§ YOUR ASSIGNMENT:
From the line containing "до 2028 года" down to the line containing "親族やご縁があった人が亡くなったあ", copy out the entries below exactly, both lines included, and nothing else; pictures do not belong in the copy.

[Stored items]

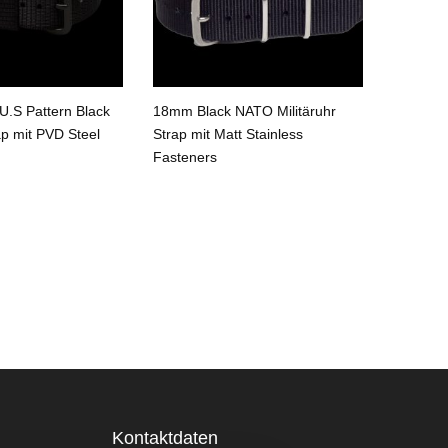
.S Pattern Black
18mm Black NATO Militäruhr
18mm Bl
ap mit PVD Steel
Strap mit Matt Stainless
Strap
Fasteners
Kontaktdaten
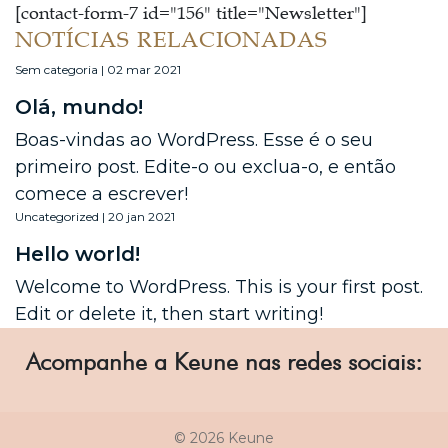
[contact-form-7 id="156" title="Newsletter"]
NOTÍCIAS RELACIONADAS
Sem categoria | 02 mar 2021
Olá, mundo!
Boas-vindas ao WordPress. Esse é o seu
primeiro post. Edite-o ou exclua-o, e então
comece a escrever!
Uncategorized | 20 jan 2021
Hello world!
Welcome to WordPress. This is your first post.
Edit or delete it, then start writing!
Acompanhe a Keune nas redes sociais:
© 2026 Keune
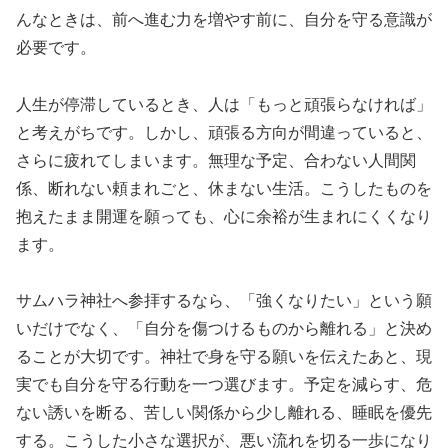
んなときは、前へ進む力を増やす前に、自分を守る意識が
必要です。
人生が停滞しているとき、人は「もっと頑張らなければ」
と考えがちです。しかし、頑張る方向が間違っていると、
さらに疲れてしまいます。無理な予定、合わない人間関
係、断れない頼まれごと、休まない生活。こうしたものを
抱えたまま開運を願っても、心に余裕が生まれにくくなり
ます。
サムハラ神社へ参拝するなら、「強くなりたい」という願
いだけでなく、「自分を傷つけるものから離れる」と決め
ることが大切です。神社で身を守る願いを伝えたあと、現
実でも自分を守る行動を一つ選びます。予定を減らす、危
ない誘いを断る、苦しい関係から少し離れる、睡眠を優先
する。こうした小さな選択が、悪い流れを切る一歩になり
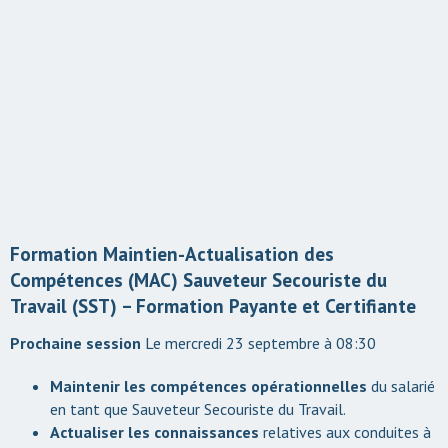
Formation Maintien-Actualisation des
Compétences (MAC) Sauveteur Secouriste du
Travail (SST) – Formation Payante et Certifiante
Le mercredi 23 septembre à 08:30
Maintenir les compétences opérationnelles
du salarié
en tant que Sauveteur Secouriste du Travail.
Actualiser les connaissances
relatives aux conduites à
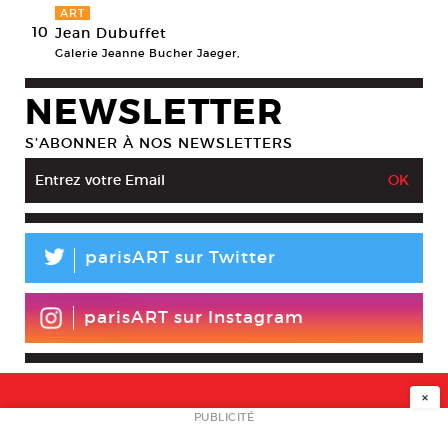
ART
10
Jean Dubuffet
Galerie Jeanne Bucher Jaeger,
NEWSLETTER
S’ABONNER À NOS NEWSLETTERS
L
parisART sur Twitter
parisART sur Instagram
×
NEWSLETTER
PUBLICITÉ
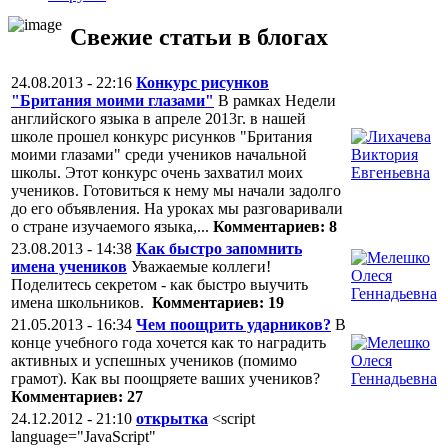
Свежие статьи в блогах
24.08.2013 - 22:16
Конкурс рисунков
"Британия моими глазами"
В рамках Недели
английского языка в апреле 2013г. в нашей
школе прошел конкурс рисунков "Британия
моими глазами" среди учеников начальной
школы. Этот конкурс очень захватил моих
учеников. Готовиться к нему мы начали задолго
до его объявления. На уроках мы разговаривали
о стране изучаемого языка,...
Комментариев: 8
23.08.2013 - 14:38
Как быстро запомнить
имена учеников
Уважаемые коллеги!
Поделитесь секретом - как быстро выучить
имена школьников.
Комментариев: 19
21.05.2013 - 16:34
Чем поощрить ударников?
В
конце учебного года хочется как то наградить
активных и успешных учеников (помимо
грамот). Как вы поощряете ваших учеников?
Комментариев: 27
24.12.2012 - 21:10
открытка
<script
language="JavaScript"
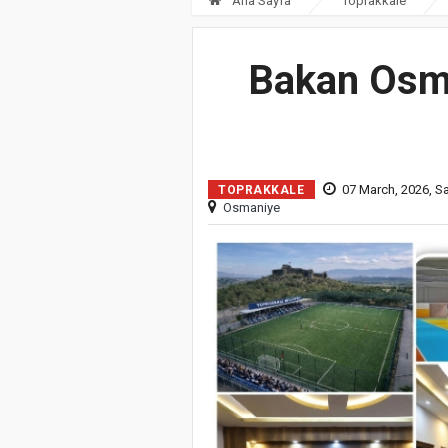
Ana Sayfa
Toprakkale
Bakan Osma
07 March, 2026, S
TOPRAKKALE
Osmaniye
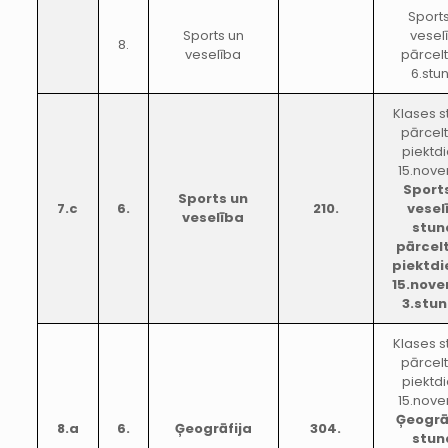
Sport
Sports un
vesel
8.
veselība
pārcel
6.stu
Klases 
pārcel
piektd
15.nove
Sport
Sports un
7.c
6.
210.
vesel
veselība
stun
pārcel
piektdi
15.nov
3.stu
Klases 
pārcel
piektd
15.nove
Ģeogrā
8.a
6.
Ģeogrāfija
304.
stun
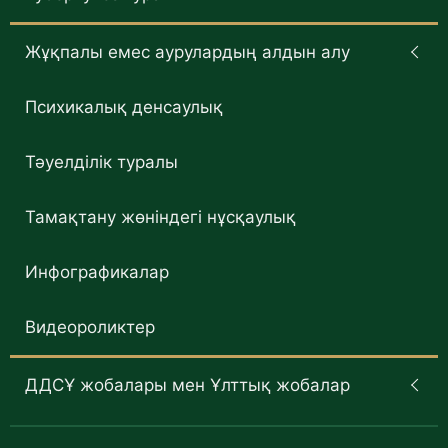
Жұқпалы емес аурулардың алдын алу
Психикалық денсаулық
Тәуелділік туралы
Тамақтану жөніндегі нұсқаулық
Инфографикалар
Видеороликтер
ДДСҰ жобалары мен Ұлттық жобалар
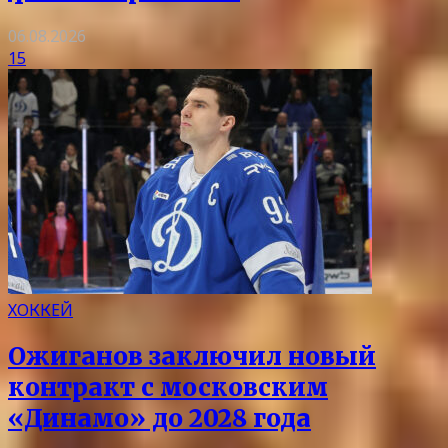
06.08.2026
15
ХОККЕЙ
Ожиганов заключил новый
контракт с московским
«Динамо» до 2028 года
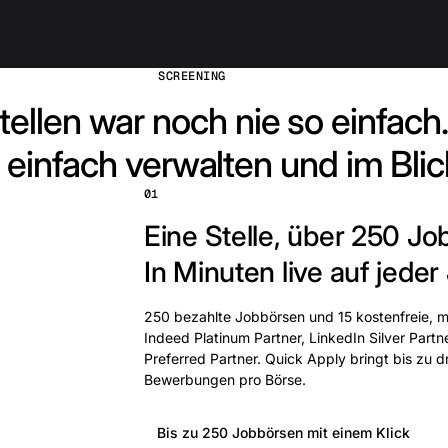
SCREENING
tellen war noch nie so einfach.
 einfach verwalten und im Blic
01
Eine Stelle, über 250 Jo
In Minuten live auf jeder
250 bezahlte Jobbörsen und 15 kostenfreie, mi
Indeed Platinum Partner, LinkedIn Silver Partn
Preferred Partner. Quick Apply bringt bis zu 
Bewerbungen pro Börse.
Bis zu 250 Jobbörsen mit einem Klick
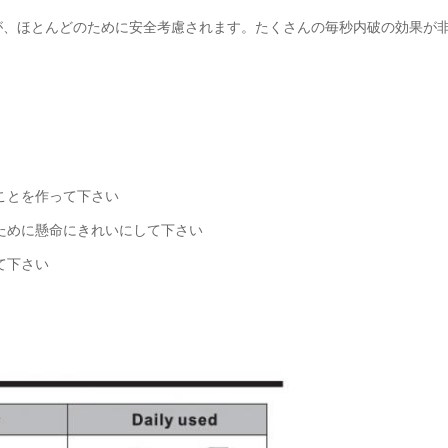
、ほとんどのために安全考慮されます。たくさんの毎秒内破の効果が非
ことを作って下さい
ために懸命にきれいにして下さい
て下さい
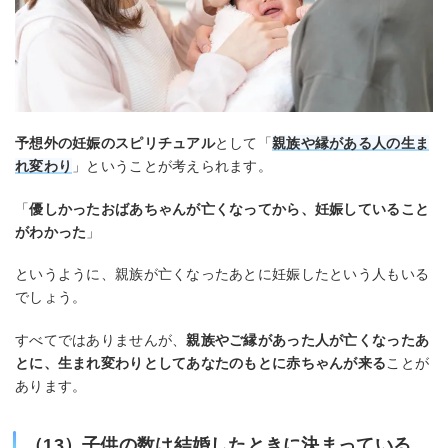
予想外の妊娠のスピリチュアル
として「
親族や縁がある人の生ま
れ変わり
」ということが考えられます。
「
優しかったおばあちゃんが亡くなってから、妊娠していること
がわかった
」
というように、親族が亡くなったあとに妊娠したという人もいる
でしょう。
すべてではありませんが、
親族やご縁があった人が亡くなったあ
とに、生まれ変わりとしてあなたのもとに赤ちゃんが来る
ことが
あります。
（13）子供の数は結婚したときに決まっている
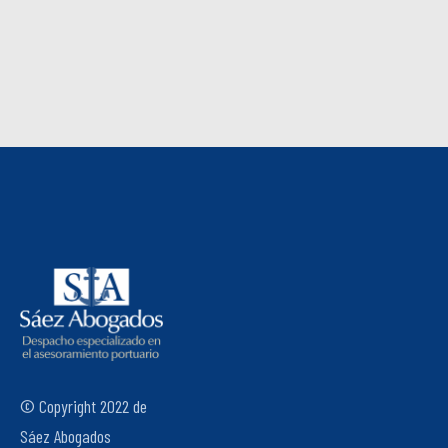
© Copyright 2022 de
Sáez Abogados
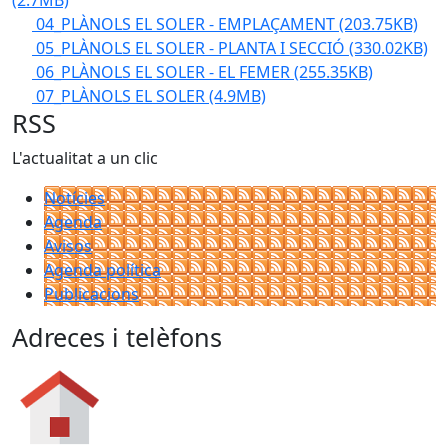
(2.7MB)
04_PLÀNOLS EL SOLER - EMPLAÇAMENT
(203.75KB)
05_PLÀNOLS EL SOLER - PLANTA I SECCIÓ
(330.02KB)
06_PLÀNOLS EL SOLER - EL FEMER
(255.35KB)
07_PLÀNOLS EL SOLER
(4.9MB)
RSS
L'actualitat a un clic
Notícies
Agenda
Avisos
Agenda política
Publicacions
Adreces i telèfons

§ TASK RESPONSE:
«Динамо» до 2028 года
SCREENING
tellen war noch nie so einfach.
 einfach verwalten und im Blic
01
Eine Stelle, über 250 Jo
In Minuten live auf jeder
250 bezahlte Jobbörsen und 15 kostenfreie, mi
Indeed Platinum Partner, LinkedIn Silver Partn
Preferred Partner. Quick Apply bringt bis zu 
Bewerbungen pro Börse.
Bis zu 250 Jobbörsen mit einem Klick
、ほとんどのために安全考慮されます。たくさんの毎秒内破の効果が非
ことを作って下さい
ために懸命にきれいにして下さい
て下さい
予想外の妊娠のスピリチュアル
として「
親族や縁がある人の生ま
れ変わり
」ということが考えられます。
「
優しかったおばあちゃんが亡くなってから、妊娠していること
がわかった
」
というように、親族が亡くなったあとに妊娠したという人もいる
でしょう。
すべてではありませんが、
親族やご縁があった人が亡くなったあ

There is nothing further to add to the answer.